Na zijn afscheid als parlementair verslaggever lukte het Max van Weezel niet langer meer om de identiteit van een succesvolle journalist aan te nemen, en viel hij terug op een vermeend 'Joodse' identiteit, zonder zich te realiseren wat dit nu eigenlijk betekende. De Israelische hoogleraar Shlomo Sand wijst in zijn uitgebreide essay How I Stopped Being A Jew (2014) erop dat de:

'Sabras' expressed a firm and vigorous rejection of Yiddish culture, an attitude which they strongly encouraged by the leaders of the immigrant community. David Ben-Gurion had banned the use of the language of the Eastern European Jews in the congresses of his socialist party.

Professor Sand toont tevens aan dat er onderling gediscrimineerd wordt tussen de Joden in Israel zelf. Bovendien kijken de zionisten in Israel op de diaspora-joden neer, omdat die rekening houden met de goyim, en daarom een ondergeschikte rol spelen.  Wat voor 'Jood' zou Max van Weezel in Israel hebben willen spelen? De rol van de Joodse machthebber, of die van de gemarginaliseerde Jood? Nog afgezien hiervan laat de herdenking in de Tweede Kamer zien hoe ondergeschikt de rol van Max van Weezel altijd is geweest.
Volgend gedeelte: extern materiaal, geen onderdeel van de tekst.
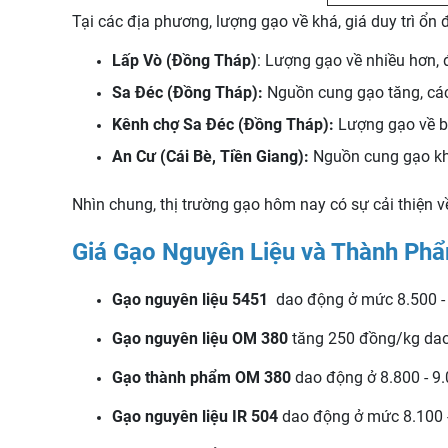
Tại các địa phương, lượng gạo về khá, giá duy trì ổn 
Lấp Vò (Đồng Tháp)
: Lượng gạo về nhiều hơn,
Sa Đéc (Đồng Tháp):
Nguồn cung gạo tăng, các
Kênh chợ Sa Đéc (Đồng Tháp):
Lượng gạo về bế
An Cư (Cái Bè, Tiền Giang):
Nguồn cung gạo khá 
Nhìn chung, thị trường gạo hôm nay có sự cải thiện v
Giá Gạo Nguyên Liệu và Thành P
Gạo nguyên liệu 5451
dao động ở mức 8.500 - 
Gạo nguyên liệu OM 380
tăng 250 đồng/kg dao
Gạo thành phẩm OM 380
dao động ở 8.800 - 9
Gạo nguyên liệu IR 504
dao động ở mức 8.100 -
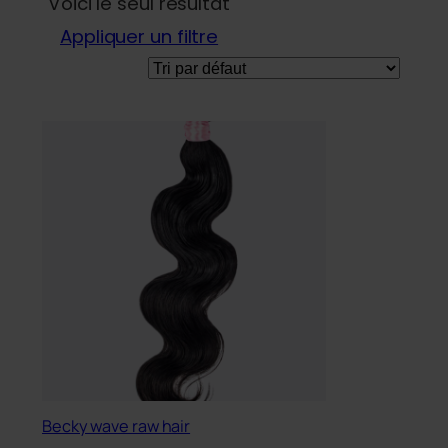
Voici le seul résultat
Appliquer un filtre
Becky wave raw hair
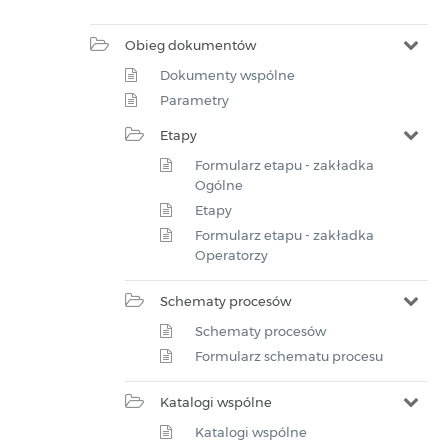
Obieg dokumentów
Dokumenty wspólne
Parametry
Etapy
Formularz etapu - zakładka
Ogólne
Etapy
Formularz etapu - zakładka
Operatorzy
Schematy procesów
Schematy procesów
Formularz schematu procesu
Katalogi wspólne
Katalogi wspólne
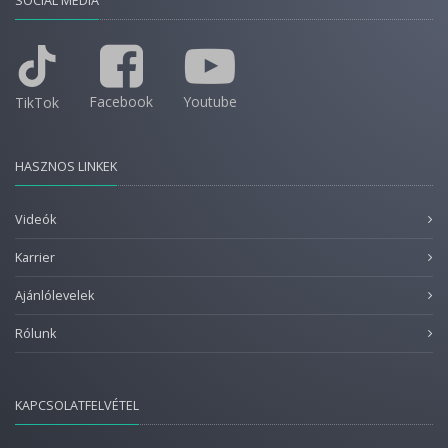
SOCIAL MEDIA
Facebook
Youtube
TikTok
HASZNOS LINKEK
Videók
Karrier
Ajánlólevelek
Rólunk
KAPCSOLATFELVÉTEL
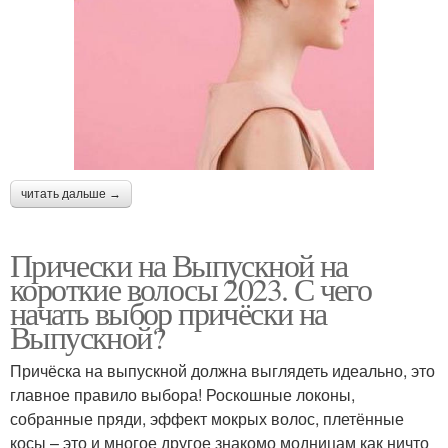
читать дальше →
Прически на Выпускной на
короткие волосы 2023. С чего
начать выбор причёски на
Выпускной?
Причёска на выпускной должна выглядеть идеально, это
главное правило выбора! Роскошные локоны,
собранные пряди, эффект мокрых волос, плетённые
косы – это и многое другое знакомо модницам как ничто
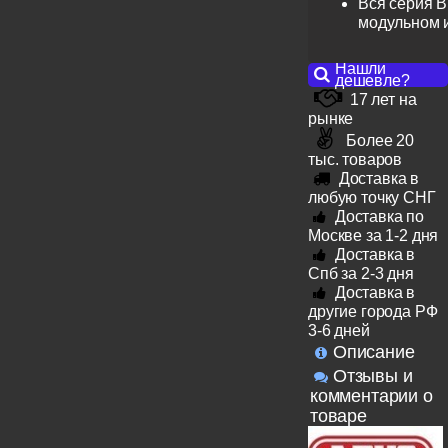
Вся серия B
модульном 
Нашли
дешевле?
17 лет на
рынке
Более 20
тыс. товаров
Доставка в
любую точку СНГ
Доставка по
Москве за 1-2 дня
Доставка в
Спб за 2-3 дня
Доставка в
другие города РФ
3-6 дней
Описание
Отзывы и
комментарии о
товаре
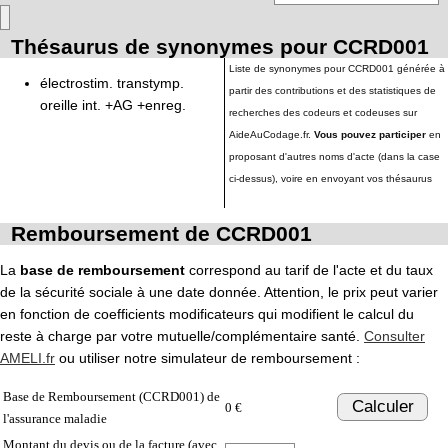
Thésaurus de synonymes pour CCRD001
Liste de synonymes pour CCRD001 générée à
électrostim. transtymp.
partir des contributions et des statistiques de
oreille int. +AG +enreg.
recherches des codeurs et codeuses sur
AideAuCodage.fr.
Vous pouvez participer
en
proposant d'autres noms d'acte (dans la case
ci-dessus), voire en envoyant vos thésaurus
Remboursement de CCRD001
La
base de remboursement
correspond au tarif de l'acte et du taux
de la sécurité sociale à une date donnée. Attention, le prix peut varier
en fonction de coefficients modificateurs qui modifient le calcul du
reste à charge par votre mutuelle/complémentaire santé.
Consulter
AMELI.fr
ou utiliser notre simulateur de remboursement :
Base de Remboursement (CCRD001) de
Calculer
0 €
l'assurance maladie
Montant du devis ou de la facture (avec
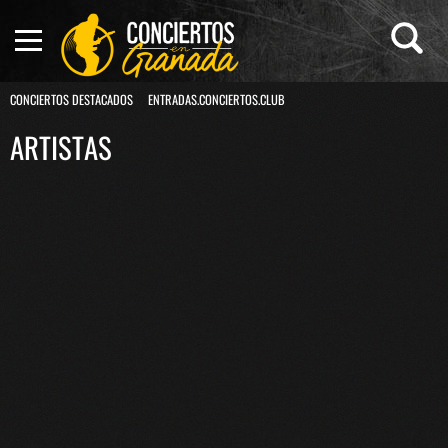
CONCIERTOS DESTACADOS
ENTRADAS.CONCIERTOS.CLUB
ARTISTAS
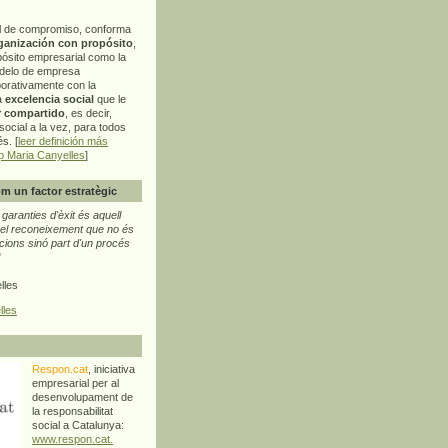
l de compromiso, conforma
ganización con propósito
,
pósito empresarial como la
delo de empresa
orativamente con la
a
excelencia social
que le
r compartido
, es decir,
ocial a la vez, para todos
s. [
leer definición más
p Maria Canyelles
]
m un factor estratègic
aranties d'èxit és aquell
l reconeixement que no és
cions sinó part d'un procés
"
lles
lles
Respon.cat
, iniciativa
empresarial per al
desenvolupament de
la responsabilitat
social a Catalunya:
www.respon.cat.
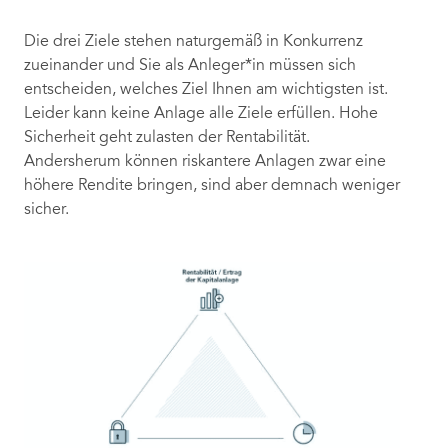
Die drei Ziele stehen naturgemäß in Konkurrenz
zueinander und Sie als Anleger*in müssen sich
entscheiden, welches Ziel Ihnen am wichtigsten ist.
Leider kann keine Anlage alle Ziele erfüllen. Hohe
Sicherheit geht zulasten der Rentabilität.
Andersherum können riskantere Anlagen zwar eine
höhere Rendite bringen, sind aber demnach weniger
sicher.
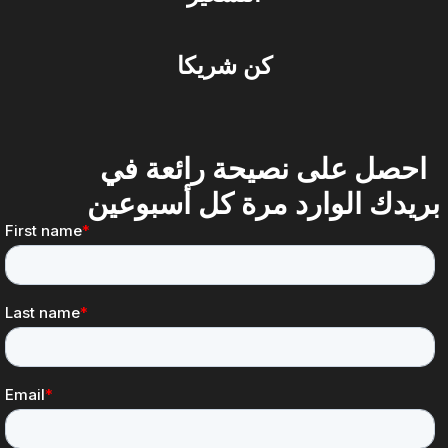
كن شريكا
احصل على نصيحة رائعة في
بريدك الوارد مرة كل أسبوعين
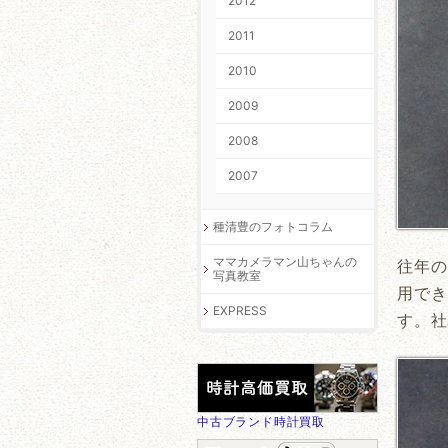
2012
2011
2010
2009
2008
2007
種清豊のフォトコラム
ママカメラマン山ちゃんの
往年の
写真教室
用でき
EXPRESS
す。社
中古ブランド時計買取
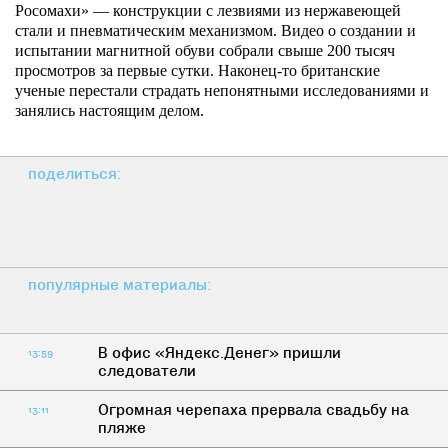
Росомахи» — конструкции с лезвиями из нержавеющей
стали и пневматическим механизмом. Видео о создании и
испытании магнитной обуви собрали свыше 200 тысяч
просмотров за первые сутки. Наконец-то британские
ученые перестали страдать непонятными исследованиями и
занялись настоящим делом.
поделиться:
популярные материалы:
В офис «Яндекс.Денег» пришли
13:59
следователи
Огромная черепаха прервала свадьбу на
13:11
пляже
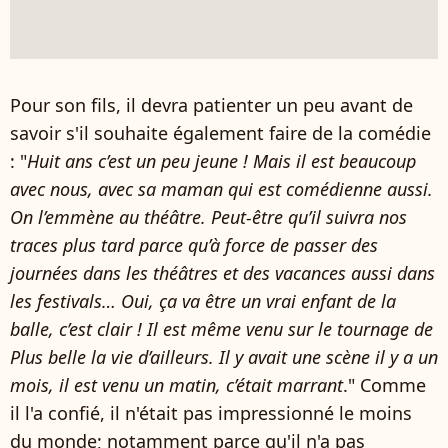
Pour son fils, il devra patienter un peu avant de
savoir s'il souhaite également faire de la comédie
: "
Huit ans c’est un peu jeune ! Mais il est beaucoup
avec nous, avec sa maman qui est comédienne aussi.
On l’emmène au théâtre. Peut-être qu’il suivra nos
traces plus tard parce qu’à force de passer des
journées dans les théâtres et des vacances aussi dans
les festivals… Oui, ça va être un vrai enfant de la
balle, c’est clair ! Il est même venu sur le tournage de
Plus belle la vie d’ailleurs. Il y avait une scène il y a un
mois, il est venu un matin, c’était marrant
." Comme
il l'a confié, il n'était pas impressionné le moins
du monde; notamment parce qu'il n'a pas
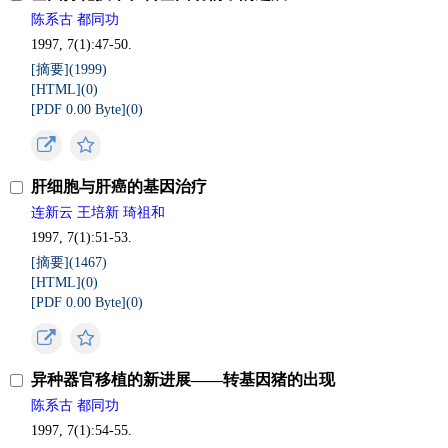
陈系古 都同功
1997, 7(1):47-50.
[摘要](
1999
)
[HTML](
0
)
[PDF 0.00 Byte](
0
)
肝细胞与肝癌的基因治疗
连新云 王培新 琦祖和
1997, 7(1):51-53.
[摘要](
1467
)
[HTML](
0
)
[PDF 0.00 Byte](
0
)
异种器官移植的新进展——转基因猪的出现
陈系古 都同功
1997, 7(1):54-55.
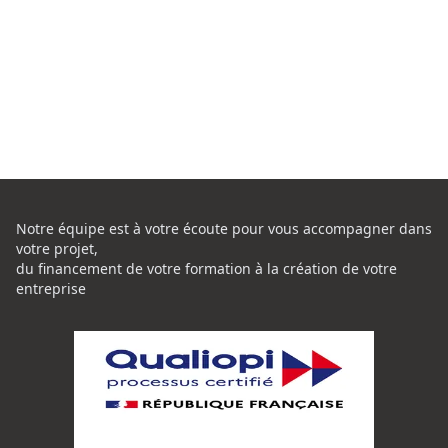
Notre équipe est à votre écoute pour vous accompagner dans
votre projet,
du financement de votre formation à la création de votre
entreprise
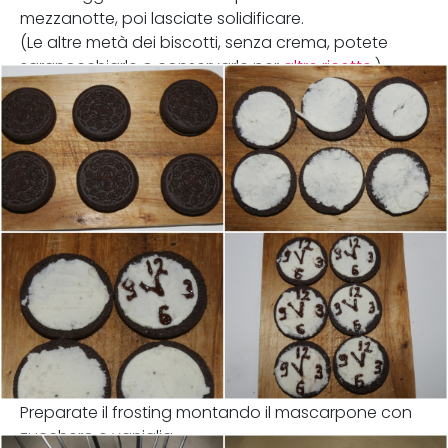
mezzanotte, poi lasciate solidificare.
(Le altre metà dei biscotti, senza crema, potete
sgranocchiarle o conservarle per
altre ricette
.)
Preparate il frosting montando il mascarpone con
zucchero e vaniglia.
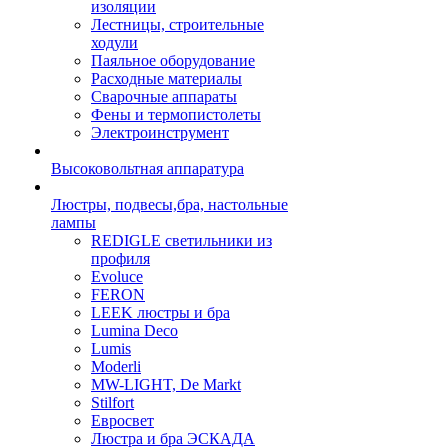
изоляции
Лестницы, строительные
ходули
Паяльное оборудование
Расходные материалы
Сварочные аппараты
Фены и термопистолеты
Электроинструмент
Высоковольтная аппаратура
Люстры, подвесы,бра, настольные
лампы
REDIGLE светильники из
профиля
Evoluce
FERON
LEEK люстры и бра
Lumina Deco
Lumis
Moderli
MW-LIGHT, De Markt
Stilfort
Евросвет
Люстра и бра ЭСКАДА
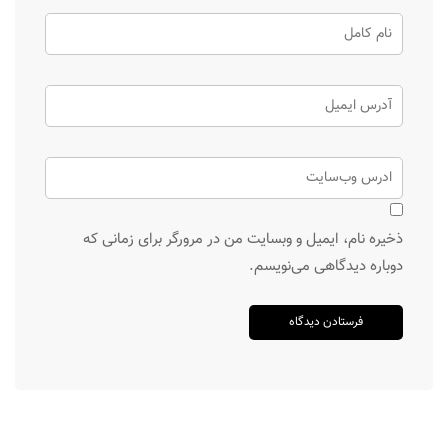
ذخیره نام، ایمیل و وبسایت من در مرورگر برای زمانی که
دوباره دیدگاهی می‌نویسم.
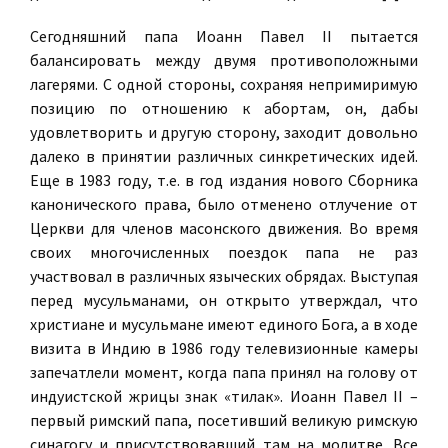
Сегодняшний папа Иоанн Павел II пытается
балансировать между двумя противоположными
лагерями. С одной стороны, сохраняя непримиримую
позицию по отношению к абортам, он, дабы
удовлетворить и другую сторону, заходит довольно
далеко в принятии различных синкретических идей.
Еще в 1983 году, т.е. в год издания нового Сборника
канонического права, было отменено отлучение от
Церкви для членов масонского движения. Во время
своих многочисленных поездок папа не раз
участвовал в различных языческих обрядах. Выступая
перед мусульманами, он открыто утверждал, что
христиане и мусульмане имеют единого Бога, а в ходе
визита в Индию в 1986 году телевизионные камеры
запечатлели момент, когда папа принял на голову от
индуистской жрицы знак «тилак». Иоанн Павел II –
первый римский папа, посетивший великую римскую
синагогу и присутствовавший там на молитве. Все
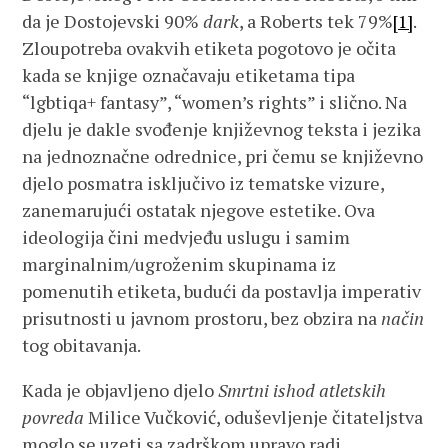
da je Dostojevski 90%
dark
, a Roberts tek 79%
[1]
.
Zloupotreba ovakvih etiketa pogotovo je očita
kada se knjige označavaju etiketama tipa
“lgbtiqa+ fantasy”, “women’s rights” i slično. Na
djelu je dakle svođenje književnog teksta i jezika
na jednoznačne odrednice, pri čemu se književno
djelo posmatra isključivo iz tematske vizure,
zanemarujući ostatak njegove estetike. Ova
ideologija čini medvjeđu uslugu i samim
marginalnim/ugroženim skupinama iz
pomenutih etiketa, budući da postavlja imperativ
prisutnosti u javnom prostoru, bez obzira na
način
tog obitavanja.
Kada je objavljeno djelo
Smrtni ishod atletskih
povreda
Milice Vučković, oduševljenje čitateljstva
moglo se uzeti sa zadrškom upravo radi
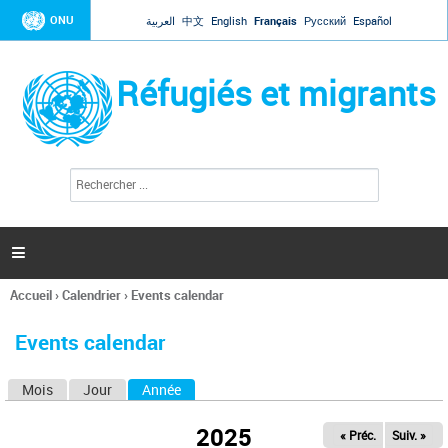
Jump to navigation
ONU
العربية
中文
English
Français
Русский
Español
Réfugiés et migrants
R
F
e
o
c
r
h
e
m
r

u
c
l
h
Accueil
›
Calendrier
›
Events calendar
a
e
Vous
r
i
êtes
r
Events calendar
ici
e
d
Mois
Jour
Année
(onglet actif)
O
e
r
n
e
2025
« Préc.
Suiv. »
g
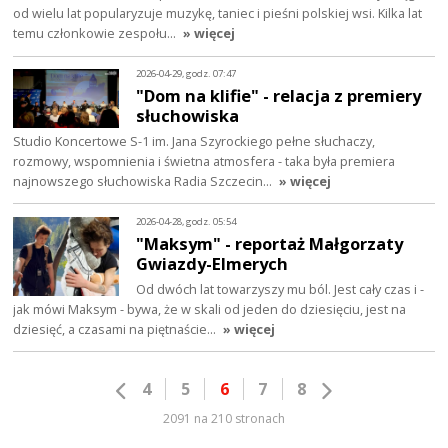
od wielu lat popularyzuje muzykę, taniec i pieśni polskiej wsi. Kilka lat
temu członkowie zespołu…
» więcej
2026-04-29, godz. 07:47
"Dom na klifie" - relacja z premiery
słuchowiska
Studio Koncertowe S-1 im. Jana Szyrockiego pełne słuchaczy,
rozmowy, wspomnienia i świetna atmosfera - taka była premiera
najnowszego słuchowiska Radia Szczecin…
» więcej
2026-04-28, godz. 05:54
"Maksym" - reportaż Małgorzaty
Gwiazdy-Elmerych
Od dwóch lat towarzyszy mu ból. Jest cały czas i -
jak mówi Maksym - bywa, że w skali od jeden do dziesięciu, jest na
dziesięć, a czasami na piętnaście…
» więcej
4
5
6
7
8
2091 na 210 stronach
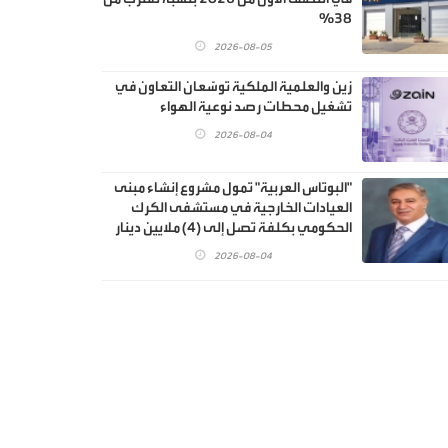
38%
2026-08-05
زين والعلمية الملكية توسّعان التعاون في
تشغيل محطات رصد نوعية الهواء
2026-08-04
"البوتاس العربية" تمول مشروع إنشاء مبنى
العيادات الخارجية في مستشفى الكرك
الحكومي بكلفة تصل إلى (4) ملايين دينار
2026-08-04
In plaats van werkelijk 'gevreesd' te zijn door de politieke macht, werd de kleine Max collectief omarmd door de tot corruptie neigende politici. Waarom? Omdat  hij als één van hen werd beschouwd. En zo gedroeg de journalistiek corrupte Max van Weezel zich ook. Such is life.

Daarom is de vraagg zo opportuun: wat maakt Max junior een 'Jood'? Gecultiveerde Trauma's? Tot in het zevende geslacht?